• Problem to solve: Going down the data below, set down exactly the line with "is (1542, 1353)." and each line after it through the line with "The image size is (546, 2576)."; no other lines.
##############################
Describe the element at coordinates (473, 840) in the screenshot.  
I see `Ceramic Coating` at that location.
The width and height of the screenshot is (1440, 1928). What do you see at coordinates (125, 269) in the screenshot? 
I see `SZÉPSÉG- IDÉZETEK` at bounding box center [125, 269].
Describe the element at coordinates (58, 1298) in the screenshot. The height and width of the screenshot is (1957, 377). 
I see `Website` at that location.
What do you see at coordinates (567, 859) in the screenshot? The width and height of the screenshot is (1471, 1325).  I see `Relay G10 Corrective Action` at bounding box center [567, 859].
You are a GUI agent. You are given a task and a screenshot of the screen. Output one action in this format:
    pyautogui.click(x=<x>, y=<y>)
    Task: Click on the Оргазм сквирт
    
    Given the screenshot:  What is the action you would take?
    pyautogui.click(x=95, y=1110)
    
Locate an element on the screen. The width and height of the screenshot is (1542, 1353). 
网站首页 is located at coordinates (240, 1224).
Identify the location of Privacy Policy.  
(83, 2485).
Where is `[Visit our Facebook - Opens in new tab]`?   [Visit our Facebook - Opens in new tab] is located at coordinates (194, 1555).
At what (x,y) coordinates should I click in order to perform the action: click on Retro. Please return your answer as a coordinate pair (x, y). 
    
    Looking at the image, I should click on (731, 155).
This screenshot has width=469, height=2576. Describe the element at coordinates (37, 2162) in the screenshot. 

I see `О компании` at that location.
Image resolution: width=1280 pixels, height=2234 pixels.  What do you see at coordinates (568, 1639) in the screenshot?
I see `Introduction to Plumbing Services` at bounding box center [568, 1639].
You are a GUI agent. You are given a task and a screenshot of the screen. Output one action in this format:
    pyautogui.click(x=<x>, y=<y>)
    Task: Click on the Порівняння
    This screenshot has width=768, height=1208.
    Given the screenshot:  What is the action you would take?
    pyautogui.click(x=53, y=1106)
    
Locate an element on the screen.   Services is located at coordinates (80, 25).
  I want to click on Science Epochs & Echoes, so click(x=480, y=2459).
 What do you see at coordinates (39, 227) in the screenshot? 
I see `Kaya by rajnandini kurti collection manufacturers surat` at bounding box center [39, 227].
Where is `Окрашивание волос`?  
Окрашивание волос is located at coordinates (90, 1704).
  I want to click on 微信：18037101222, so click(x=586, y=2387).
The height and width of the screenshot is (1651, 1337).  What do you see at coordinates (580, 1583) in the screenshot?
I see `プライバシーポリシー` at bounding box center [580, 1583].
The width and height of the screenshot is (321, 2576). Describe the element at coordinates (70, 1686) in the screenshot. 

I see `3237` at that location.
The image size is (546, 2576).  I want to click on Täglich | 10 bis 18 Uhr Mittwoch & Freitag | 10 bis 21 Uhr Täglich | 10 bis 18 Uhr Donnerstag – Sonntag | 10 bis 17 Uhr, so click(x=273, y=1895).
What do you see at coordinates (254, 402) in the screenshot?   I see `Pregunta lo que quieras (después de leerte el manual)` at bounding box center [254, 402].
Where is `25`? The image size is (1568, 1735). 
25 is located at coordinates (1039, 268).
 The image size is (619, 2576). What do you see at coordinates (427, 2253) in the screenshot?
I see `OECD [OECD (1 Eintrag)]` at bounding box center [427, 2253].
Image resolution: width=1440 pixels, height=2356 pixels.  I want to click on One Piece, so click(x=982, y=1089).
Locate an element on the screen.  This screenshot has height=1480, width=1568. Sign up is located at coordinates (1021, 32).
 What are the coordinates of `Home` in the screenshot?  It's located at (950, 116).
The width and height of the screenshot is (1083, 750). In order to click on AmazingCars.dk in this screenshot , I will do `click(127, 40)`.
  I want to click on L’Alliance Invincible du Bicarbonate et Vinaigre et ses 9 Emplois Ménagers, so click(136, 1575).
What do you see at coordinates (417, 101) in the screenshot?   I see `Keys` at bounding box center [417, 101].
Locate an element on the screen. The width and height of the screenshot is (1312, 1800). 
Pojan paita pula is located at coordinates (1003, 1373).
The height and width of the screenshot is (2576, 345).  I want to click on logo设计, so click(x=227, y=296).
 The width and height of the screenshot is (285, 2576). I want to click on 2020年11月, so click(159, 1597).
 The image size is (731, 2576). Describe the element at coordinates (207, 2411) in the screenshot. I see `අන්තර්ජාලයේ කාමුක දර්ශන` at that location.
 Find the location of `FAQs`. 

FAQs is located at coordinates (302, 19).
##############################
• Written answer:
Locate an element on the screen. The width and height of the screenshot is (1542, 1353). 
网站首页 is located at coordinates (240, 1224).
Identify the location of Privacy Policy.  
(83, 2485).
Where is `[Visit our Facebook - Opens in new tab]`?   [Visit our Facebook - Opens in new tab] is located at coordinates (194, 1555).
At what (x,y) coordinates should I click in order to perform the action: click on Retro. Please return your answer as a coordinate pair (x, y). 
    
    Looking at the image, I should click on (731, 155).
This screenshot has width=469, height=2576. Describe the element at coordinates (37, 2162) in the screenshot. 

I see `О компании` at that location.
Image resolution: width=1280 pixels, height=2234 pixels.  What do you see at coordinates (568, 1639) in the screenshot?
I see `Introduction to Plumbing Services` at bounding box center [568, 1639].
You are a GUI agent. You are given a task and a screenshot of the screen. Output one action in this format:
    pyautogui.click(x=<x>, y=<y>)
    Task: Click on the Порівняння
    This screenshot has width=768, height=1208.
    Given the screenshot:  What is the action you would take?
    pyautogui.click(x=53, y=1106)
    
Locate an element on the screen.   Services is located at coordinates (80, 25).
  I want to click on Science Epochs & Echoes, so click(x=480, y=2459).
 What do you see at coordinates (39, 227) in the screenshot? 
I see `Kaya by rajnandini kurti collection manufacturers surat` at bounding box center [39, 227].
Where is `Окрашивание волос`?  
Окрашивание волос is located at coordinates (90, 1704).
  I want to click on 微信：18037101222, so click(x=586, y=2387).
The height and width of the screenshot is (1651, 1337).  What do you see at coordinates (580, 1583) in the screenshot?
I see `プライバシーポリシー` at bounding box center [580, 1583].
The width and height of the screenshot is (321, 2576). Describe the element at coordinates (70, 1686) in the screenshot. 

I see `3237` at that location.
The image size is (546, 2576).  I want to click on Täglich | 10 bis 18 Uhr Mittwoch & Freitag | 10 bis 21 Uhr Täglich | 10 bis 18 Uhr Donnerstag – Sonntag | 10 bis 17 Uhr, so click(x=273, y=1895).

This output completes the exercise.